▶ [Task statement] Copying rule for the data below: take the line containing "Detect and mask" and every line after it to the end, exactly, and drop all pictures.

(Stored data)
* * * *
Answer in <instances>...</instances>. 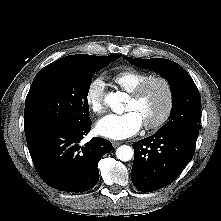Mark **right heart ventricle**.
<instances>
[{
  "mask_svg": "<svg viewBox=\"0 0 221 221\" xmlns=\"http://www.w3.org/2000/svg\"><path fill=\"white\" fill-rule=\"evenodd\" d=\"M150 76L147 72L128 67L116 73L113 76V82L123 91L130 93Z\"/></svg>",
  "mask_w": 221,
  "mask_h": 221,
  "instance_id": "right-heart-ventricle-1",
  "label": "right heart ventricle"
}]
</instances>
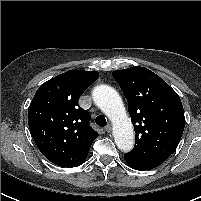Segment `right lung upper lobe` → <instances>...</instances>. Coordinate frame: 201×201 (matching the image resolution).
Segmentation results:
<instances>
[{
	"instance_id": "cb5924a9",
	"label": "right lung upper lobe",
	"mask_w": 201,
	"mask_h": 201,
	"mask_svg": "<svg viewBox=\"0 0 201 201\" xmlns=\"http://www.w3.org/2000/svg\"><path fill=\"white\" fill-rule=\"evenodd\" d=\"M98 76L97 71H67L43 83L30 103V132L41 153L58 166L81 165L98 137L89 114L78 105Z\"/></svg>"
}]
</instances>
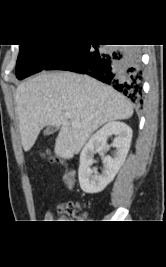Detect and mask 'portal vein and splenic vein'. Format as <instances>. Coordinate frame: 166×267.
Returning <instances> with one entry per match:
<instances>
[{
	"instance_id": "1",
	"label": "portal vein and splenic vein",
	"mask_w": 166,
	"mask_h": 267,
	"mask_svg": "<svg viewBox=\"0 0 166 267\" xmlns=\"http://www.w3.org/2000/svg\"><path fill=\"white\" fill-rule=\"evenodd\" d=\"M65 117L71 118V115L69 113H66ZM71 123H72L73 126H79L80 125L77 121H72Z\"/></svg>"
}]
</instances>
* * * *
▶ [Exercise response]
Detect and mask 'portal vein and splenic vein'. Format as <instances>. Coordinate frame: 166×267.
Returning <instances> with one entry per match:
<instances>
[{
	"instance_id": "1",
	"label": "portal vein and splenic vein",
	"mask_w": 166,
	"mask_h": 267,
	"mask_svg": "<svg viewBox=\"0 0 166 267\" xmlns=\"http://www.w3.org/2000/svg\"><path fill=\"white\" fill-rule=\"evenodd\" d=\"M65 117L71 118V115L69 113H66ZM71 123H72L73 126H79L80 125L77 121H72Z\"/></svg>"
}]
</instances>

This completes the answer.